Мама вернулась часа через два после Инги. На ней было тесное и короткое красное платье, которое она надела, готовясь к свиданию, но пахло на этот раз не алкоголем и мужскими духами, а антисептиком, резиной и кровью. Волосы были примяты, а сама она словно бы постарела разом лет на пятнадцать. Женя вскочил ей навстречу, не зная, какие слова подобрать, что говорить, но мама опередила его:
– Тише, тише. Тише. Инга дома?
Женя кивнул.
– Она у себя?
И, получив еще один утвердительный кивок, сказала:
– Хорошо. Иди спать.
Женя развернулся на деревянных ногах и отправился в свою комнату. О сне не могло быть и речи. Он услышал, как мама вошла к сестре; зазвучали два голоса, сразу громко, потом сорвались в невнятные вопли и плач. Женя метался по комнате, от кровати к столу, от стола к двери, обратно к кровати, а потом выскочил и бросился в гостиную. Мама обнимала, прижимая к себе ревущую Ингу, уткнувшуюся лицом ей в плечо, и тоже рыдала, в голос, надрывно, как древние плакальщицы, что тащатся в похоронном шествии за мертвецом. Она увидела застывшего в дверях сына и закричала:
– Уйди! Уходи!
Глаза у нее были страшные и полные слез. Женя не пошевелился – он просто не мог, а мама, раскачиваясь, баюкая заходящуюся плачем дочь, зажмурилась и зашептала:
– Пожалуйста, пожалуйста, я прошу тебя, сыночек, уйди, уйди, уходи…
Он так и не уснул.
Через полтора часа мама снова уехала в больницу. Учитывая новости, которые обновлялись ежеминутно и обрастали новыми подробностями, это было неудивительно: Маргарита Зотова работала хирургом-травматологом, а данная врачебная специальность была востребована в Северосумске в то утро, как никогда ранее.

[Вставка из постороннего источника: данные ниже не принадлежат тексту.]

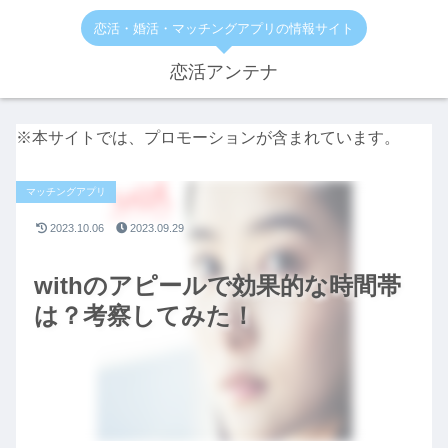
恋活・婚活・マッチングアプリの情報サイト
恋活アンテナ
※本サイトでは、プロモーションが含まれています。
マッチングアプリ
2023.10.06
2023.09.29
withのアピールで効果的な時間帯
は？考察してみた！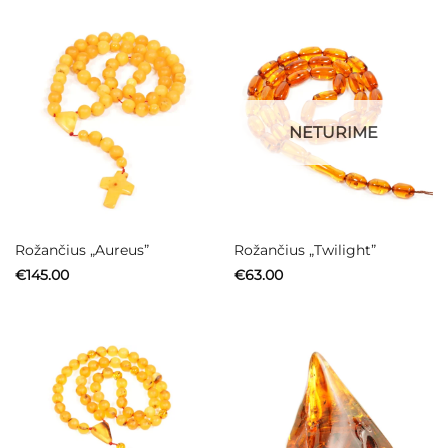
NETURIME
Rožančius „Aureus”
Rožančius „Twilight”
€
145.00
€
63.00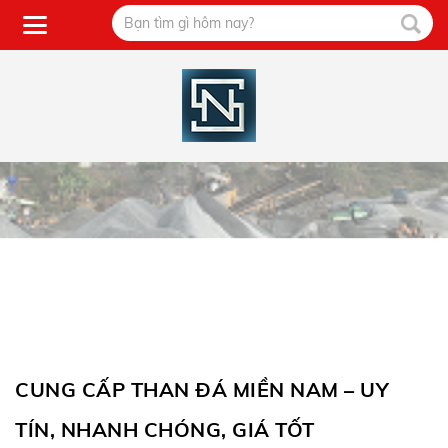
CUNG CẤP THAN ĐÁ MIỀN NAM – UY
TÍN, NHANH CHÓNG, GIÁ TỐT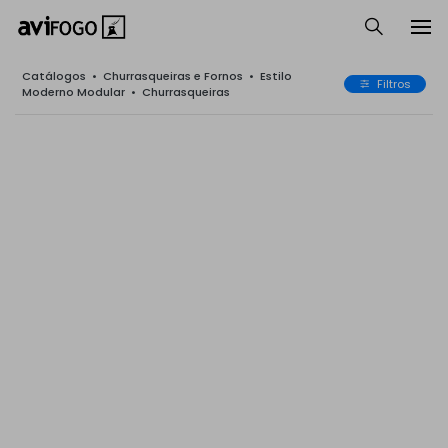
Catálogos
•
Churrasqueiras e Fornos
•
Estilo
Filtros
Moderno Modular
•
Churrasqueiras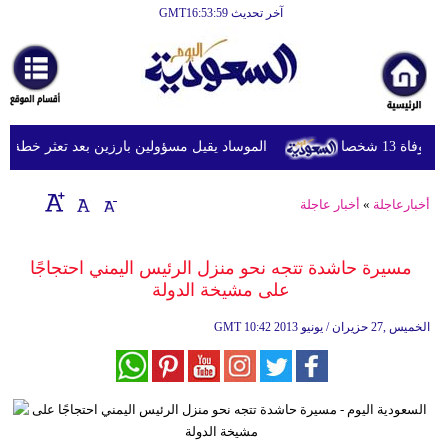
آخر تحديث GMT16:53:59
الرئيسية
أخبارعاجلة
رياضة
 شخصا
الموساد يقيل مسؤولين بارزين بعد تعثر خطة مزعومة
ثقافة
إقتصاد
أخبارعاجلة
»
أخبار عاجلة
فن
مسيرة حاشدة تتجه نحو منزل الرئيس اليمني احتجاجًا
وموسيقى
على مشيخة الدولة
أزياء
10:42 2013 الخميس ,27 حزيران / يونيو
GMT
صحة
وتغذية
سياحة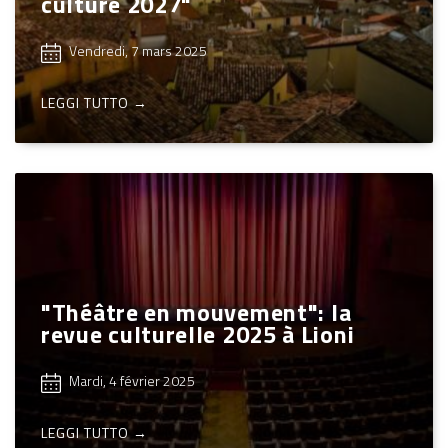
culture 2027"
Vendredi, 7 mars 2025
LEGGI TUTTO →
"Théâtre en mouvement": la
revue culturelle 2025 à Lioni
Mardi, 4 février 2025
LEGGI TUTTO →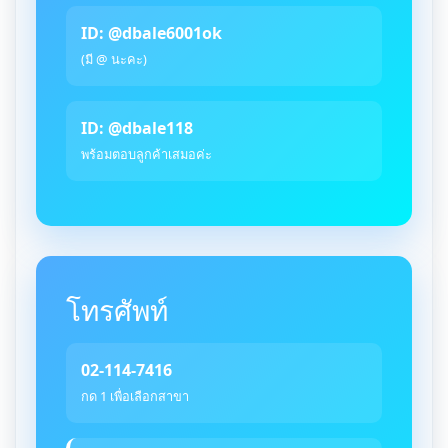
ID: @dbale6001ok
(มี @ นะคะ)
ID: @dbale118
พร้อมตอบลูกค้าเสมอค่ะ
โทรศัพท์
02-114-7416
กด 1 เพื่อเลือกสาขา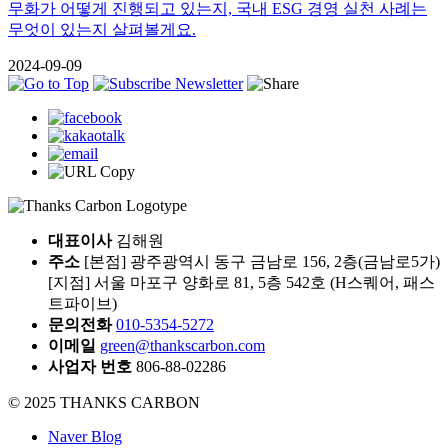
무화가 어떻게 진행되고 있는지, 국내 ESG 경영 실천 사례는
무엇이 있는지 살펴볼게요.
2024-09-09
대표이사
김해원
주소
[본점] 광주광역시 동구 금남로 156, 2층(금남로5가)
[지점] 서울 마포구 양화로 81, 5층 542호 (H스퀘어, 패스
트파이브)
문의전화
010-5354-5272
이메일
green@thankscarbon.com
사업자 번호
806-88-02286
© 2025 THANKS CARBON
Naver Blog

– Пожалуйста, присматривай за Ингой, – сказала она перед уходом.
Женя не знал, как нужно присматривать, но на всякий случай устроился в другом углу гостиной, в кресле, со смартфоном в руках. На городском портале к вечеру появились списки убитых. Он всматривался в имена и фамилии и гадал: который из них тот самый? Двое командированных из Петербурга. Охранник клуба. Подполковник полиции. Бармен. Менеджер по продажам из «Лиги». Начальник отдела снабжения «Коммунара».
Неважно.
Фамилию убийцы тоже назвали: Лапкович. Мертв. Подорвал гранатой себя и еще трех человек, не считая застреленных из карабина.

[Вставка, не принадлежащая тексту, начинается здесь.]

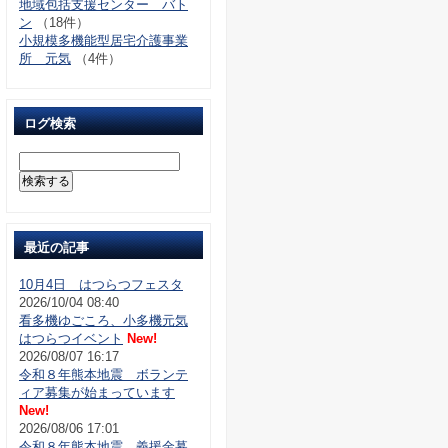
地域包括支援センター バト
ン
（18件）
小規模多機能型居宅介護事業
所 元気
（4件）
ログ検索
最近の記事
10月4日 はつらつフェスタ
2026/10/04 08:40
看多機ゆごころ、小多機元気
はつらつイベント
New!
2026/08/07 16:17
令和８年熊本地震 ボランテ
ィア募集が始まっています
New!
2026/08/06 17:01
令和８年熊本地震 義援金募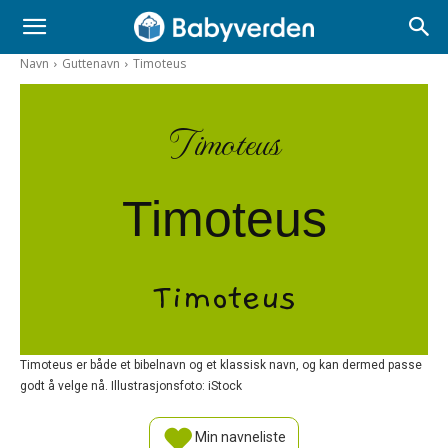
Navn
Guttenavn
Timoteus
Timoteus
Timoteus
Timoteus
Timoteus er både et bibelnavn og et klassisk navn, og kan dermed passe
godt å velge nå. Illustrasjonsfoto: iStock
Min navneliste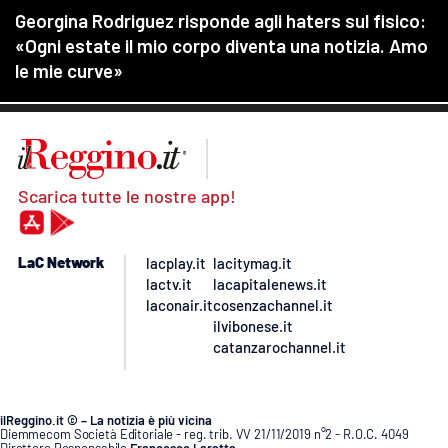
Scarica tutte le nostre app!
LaC Network
lacplay.it
lacitymag.it
lactv.it
lacapitalenews.it
laconair.it
cosenzachannel.it
ilvibonese.it
catanzarochannel.it
ilReggino.it © – La notizia è più vicina
Diemmecom Società Editoriale - reg. trib. VV 21/11/2019 n°2 - R.O.C. 4049
Direttore Responsabile
Francesco Laratta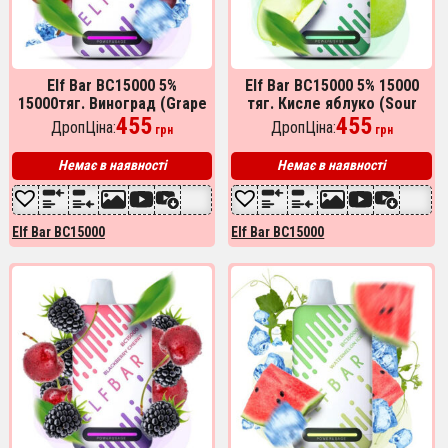
Elf Bar BC15000 5%
Elf Bar BC15000 5% 15000
15000тяг. Виноград (Grape
тяг. Кисле яблуко (Sour
Ice)
455
Apple)
455
ДропЦіна:
ДропЦіна:
грн
грн
Немає в наявності
Немає в наявності
Elf Bar BC15000
Elf Bar BC15000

Отдельно писали про дочку мэра, Иру Глотову. Женя знал, что они с Ингой дружили. То, что в числе погибших нет его сестры, было то ли большой удачей, то ли каннибальской вежливостью Мамочки.
Женя взглянул на сестру. Она весь день пролежала, уставившись в потолок. Мама переодела ее, смыла краску с лица, и теперь та была похожа на обиженного пупса с большими голубыми глазами.